##### Data
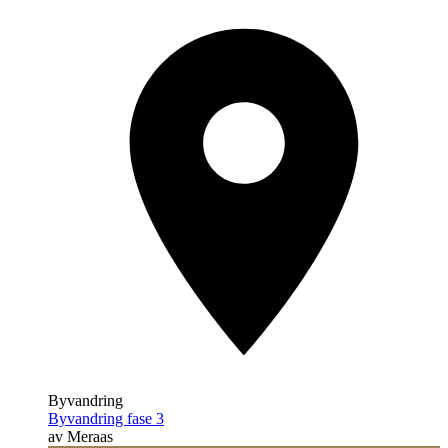
Byvandring
Byvandring fase 3
av Meraas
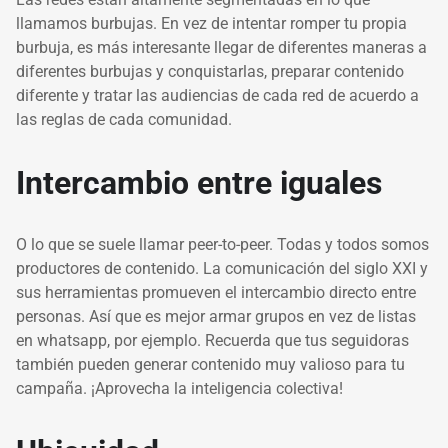
llamamos burbujas. En vez de intentar romper tu propia
burbuja, es más interesante llegar de diferentes maneras a
diferentes burbujas y conquistarlas, preparar contenido
diferente y tratar las audiencias de cada red de acuerdo a
las reglas de cada comunidad.
Intercambio entre iguales
O lo que se suele llamar peer-to-peer. Todas y todos somos
productores de contenido. La comunicación del siglo XXI y
sus herramientas promueven el intercambio directo entre
personas. Así que es mejor armar grupos en vez de listas
en whatsapp, por ejemplo. Recuerda que tus seguidoras
también pueden generar contenido muy valioso para tu
campaña. ¡Aprovecha la inteligencia colectiva!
##########
**Your goal**
Retype exactly the lines from the one containing "sus herramientas promueven" through the end of the data. Add nothing.

**Output for this task**
sus herramientas promueven el intercambio directo entre
personas. Así que es mejor armar grupos en vez de listas
en whatsapp, por ejemplo. Recuerda que tus seguidoras
también pueden generar contenido muy valioso para tu
campaña. ¡Aprovecha la inteligencia colectiva!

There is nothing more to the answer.